她的恣意,早已戒掉。
随便谈一点张写色戒的心情。大约和整部书关系不大。
文/环珮空归
刚才朋友问我,革命和恋爱这句是张爱玲还是胡兰成的话。一点印象没有。万事问百度。我靠着这俩词和张的名号利索的查到了原文。朋友夸我能干,说他自己都没百度到。我有小聪明呵,玩这些凑手。
就这点,我得忏悔。它不仅让我浮度岁月,还让我长的一点都不老实巴交。要知道,长的老实巴交,再心眼多点,可以更大的危害江湖了哎。咳,说你呢,那谁,别装蒜。
再说搜索到张的那句“革命与革命的战争,在情调上我想应当和恋爱是近亲,和恋爱一样是放恣的渗透于人生的全面,而对于自己是和谐。”
因为有足够的热情,足够的排除万难的精神,有对前程天真幼稚的膜拜,有无限的体能脑力和感情可以付出。放恣的渗透,就这么深入到了自己的青春岁月里。
正好,在小号那里,她提到了《再生缘》作者的一点旧事,说此作者十八岁写,三年六十万字完稿。嫁人亦不遂心,历经世道磨难,再无续写。小号说她“这一辈子最辉煌最恣肆的烟火,都在十八岁那年烧尽了。”
最恣肆。看到这句心底长叹。也许每个人都有自己最恣意的一刻,从此再不能够相同的事。就像张对胡的感情,她只是在乎那种爱与放弃,鄙视与不舍,在乎自己曾经为情煎熬的日子,又关胡底事?
都说张是俗人,爱出名爱钱。这不过是她的恣意罢了。也不过是我们为了自己的恣意拿放大镜对着她的结果。
只有胡是真的俗,以为张毕生怀念的是他。到处招摇,为自己脸上贴金。张不出声。怎么出声呢?想让人知道当年自己爱的是个小丑?所有的沉默,和不屑于提起,世人都该明白。张只是怀念那恣意的岁月,和恣意状态下的自己。
因为,真的,再不能够那样了。
繁花即便年年开,也是一年不如一年了。庄稼也是。所以要换苗换种,换土壤换肥料。何况,有些植物一生只开一次花,用尽全部积攒的养分。比如竹子,盛开即意味着死亡。

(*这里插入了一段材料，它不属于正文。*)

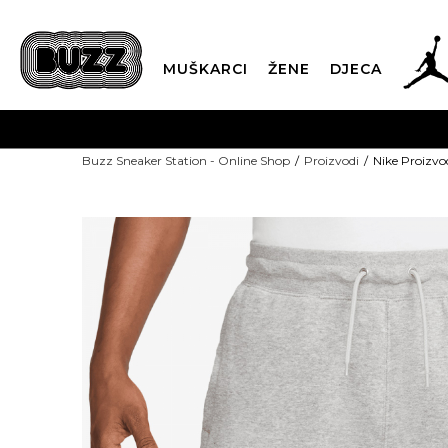
MUŠKARCI
ŽENE
DJECA
Buzz Sneaker Station - Online Shop
Proizvodi
Nike Proizvo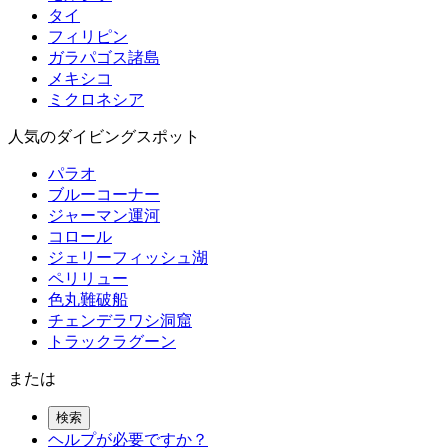
タイ
フィリピン
ガラパゴス諸島
メキシコ
ミクロネシア
人気のダイビングスポット
パラオ
ブルーコーナー
ジャーマン運河
コロール
ジェリーフィッシュ湖
ペリリュー
色丸難破船
チェンデラワシ洞窟
トラックラグーン
または
検索
ヘルプが必要ですか？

这死亡了的爱情,张藏了起来。就像晚年后,那些曾被她年轻时穿过的惊世骇俗的衣服们。偶尔打开柜门看看,不再上身。只是任外人的评说。
外人总归是外人。笔者的心意,到底是她自己的,我们只是揣摩和引申,或多了或少了或偏颇了。她并不辨证。如我们彼此经年的误会多不会去辨证,过去的,就该过去。

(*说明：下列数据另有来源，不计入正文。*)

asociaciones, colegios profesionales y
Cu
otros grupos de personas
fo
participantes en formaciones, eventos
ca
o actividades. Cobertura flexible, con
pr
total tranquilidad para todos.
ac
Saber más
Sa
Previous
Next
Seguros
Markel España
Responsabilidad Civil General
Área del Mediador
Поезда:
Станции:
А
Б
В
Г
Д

而她的竹子花早开在写给胡的那封信时了。她说“我已经不喜欢你了。你是早已不喜欢我了的,……你不要来寻我,即或是写信来,我亦是不看的了。”
但是作为一个靠文字为生的人,记载总是一种难忍的病。她便将这复杂写进了色戒,断续的写断续的修改,不肯面世。只因不够让人有面子——堂堂的才女张,竟然曾寄情于一个浪子,一个汉奸。这让她怎么有资格再拿文字去笑骂去揶揄别人?
她心底的恨,不过如此。亦不关胡底事。
于是,我读到了她混乱的色戒。于是,我坚持一直不看李安的色戒。即便全片都是激情戏也不看。
只是,因为,张爱玲的恣意,已经死在那年。
她晚年的孤寂,不是任何人能解读的。而她如世人所说的那样,将胡的影子融进了色戒中的心意,也不是我们所能揣测到的。她只是一个“幽幽的弄着骨牌”的女人,我们围了一圈,看她的神色,看她的穿着,看她的媚眼抛给了谁。
可到底她想出什么牌,是她自己的事。她出每张牌时所针对的,也是她自己的事了。